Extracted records
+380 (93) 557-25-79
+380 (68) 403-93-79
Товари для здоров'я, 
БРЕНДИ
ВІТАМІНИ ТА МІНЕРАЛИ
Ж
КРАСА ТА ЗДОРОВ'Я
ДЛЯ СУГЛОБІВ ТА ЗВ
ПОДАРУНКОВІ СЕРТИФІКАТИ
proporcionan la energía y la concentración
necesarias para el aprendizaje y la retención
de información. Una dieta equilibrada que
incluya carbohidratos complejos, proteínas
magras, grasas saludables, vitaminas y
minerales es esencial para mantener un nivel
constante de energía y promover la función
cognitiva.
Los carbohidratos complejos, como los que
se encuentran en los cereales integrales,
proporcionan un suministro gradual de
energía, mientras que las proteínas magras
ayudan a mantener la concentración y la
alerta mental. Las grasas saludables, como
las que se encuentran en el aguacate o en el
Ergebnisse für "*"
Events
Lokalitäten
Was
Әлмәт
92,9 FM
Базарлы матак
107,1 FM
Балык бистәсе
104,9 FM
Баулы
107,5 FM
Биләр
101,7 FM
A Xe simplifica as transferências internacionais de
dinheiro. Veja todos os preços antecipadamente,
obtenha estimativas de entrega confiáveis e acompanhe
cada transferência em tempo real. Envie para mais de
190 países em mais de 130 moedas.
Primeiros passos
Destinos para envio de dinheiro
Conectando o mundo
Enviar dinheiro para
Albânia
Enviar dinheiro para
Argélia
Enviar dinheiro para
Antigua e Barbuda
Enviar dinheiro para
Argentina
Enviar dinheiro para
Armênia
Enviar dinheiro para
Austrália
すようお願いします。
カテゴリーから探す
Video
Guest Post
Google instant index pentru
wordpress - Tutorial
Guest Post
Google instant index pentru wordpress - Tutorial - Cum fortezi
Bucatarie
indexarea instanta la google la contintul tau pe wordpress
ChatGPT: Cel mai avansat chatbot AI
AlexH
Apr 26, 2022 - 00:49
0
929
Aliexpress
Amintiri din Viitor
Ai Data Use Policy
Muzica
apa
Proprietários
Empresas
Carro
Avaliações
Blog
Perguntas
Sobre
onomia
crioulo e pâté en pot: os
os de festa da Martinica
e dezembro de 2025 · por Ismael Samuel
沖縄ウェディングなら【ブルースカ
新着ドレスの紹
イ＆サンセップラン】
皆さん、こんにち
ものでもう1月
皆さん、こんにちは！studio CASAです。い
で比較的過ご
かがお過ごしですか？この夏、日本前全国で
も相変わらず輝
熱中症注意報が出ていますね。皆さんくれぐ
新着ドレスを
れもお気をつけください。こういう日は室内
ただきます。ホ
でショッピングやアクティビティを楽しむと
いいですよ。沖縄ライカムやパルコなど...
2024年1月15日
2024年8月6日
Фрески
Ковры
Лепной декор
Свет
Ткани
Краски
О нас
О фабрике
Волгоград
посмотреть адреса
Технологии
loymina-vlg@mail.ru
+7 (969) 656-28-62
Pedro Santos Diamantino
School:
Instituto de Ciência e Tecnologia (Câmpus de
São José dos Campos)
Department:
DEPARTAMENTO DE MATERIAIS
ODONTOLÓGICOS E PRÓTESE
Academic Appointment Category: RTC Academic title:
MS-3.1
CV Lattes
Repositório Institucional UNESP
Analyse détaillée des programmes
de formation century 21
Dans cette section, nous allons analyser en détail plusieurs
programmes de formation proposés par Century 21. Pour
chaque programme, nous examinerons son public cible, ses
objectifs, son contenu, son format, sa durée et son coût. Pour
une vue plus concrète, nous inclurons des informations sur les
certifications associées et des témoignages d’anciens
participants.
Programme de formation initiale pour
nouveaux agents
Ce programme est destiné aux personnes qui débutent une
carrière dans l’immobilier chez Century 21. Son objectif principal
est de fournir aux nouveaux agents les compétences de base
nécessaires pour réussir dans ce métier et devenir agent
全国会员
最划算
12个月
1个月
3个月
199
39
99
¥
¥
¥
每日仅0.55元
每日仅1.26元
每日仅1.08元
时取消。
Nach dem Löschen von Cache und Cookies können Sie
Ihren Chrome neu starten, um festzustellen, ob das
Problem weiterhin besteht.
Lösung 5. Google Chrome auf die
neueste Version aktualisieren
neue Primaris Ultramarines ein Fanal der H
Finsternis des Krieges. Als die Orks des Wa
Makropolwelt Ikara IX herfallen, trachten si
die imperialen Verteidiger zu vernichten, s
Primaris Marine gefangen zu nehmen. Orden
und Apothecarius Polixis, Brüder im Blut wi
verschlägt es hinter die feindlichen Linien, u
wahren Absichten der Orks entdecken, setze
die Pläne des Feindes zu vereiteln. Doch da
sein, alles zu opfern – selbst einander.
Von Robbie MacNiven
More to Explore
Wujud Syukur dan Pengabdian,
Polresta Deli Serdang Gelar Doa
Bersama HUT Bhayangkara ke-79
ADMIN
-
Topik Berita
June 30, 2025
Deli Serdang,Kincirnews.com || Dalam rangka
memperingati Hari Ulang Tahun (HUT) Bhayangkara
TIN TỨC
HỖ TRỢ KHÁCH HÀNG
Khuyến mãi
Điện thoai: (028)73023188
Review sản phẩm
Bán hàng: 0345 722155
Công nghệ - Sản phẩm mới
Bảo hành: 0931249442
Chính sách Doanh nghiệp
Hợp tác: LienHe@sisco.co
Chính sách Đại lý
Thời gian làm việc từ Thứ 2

Problem requirements:
Which lines of the data include the word "sách"? Copy each one.

Task result:
Chính sách Doanh nghiệp
Chính sách Đại lý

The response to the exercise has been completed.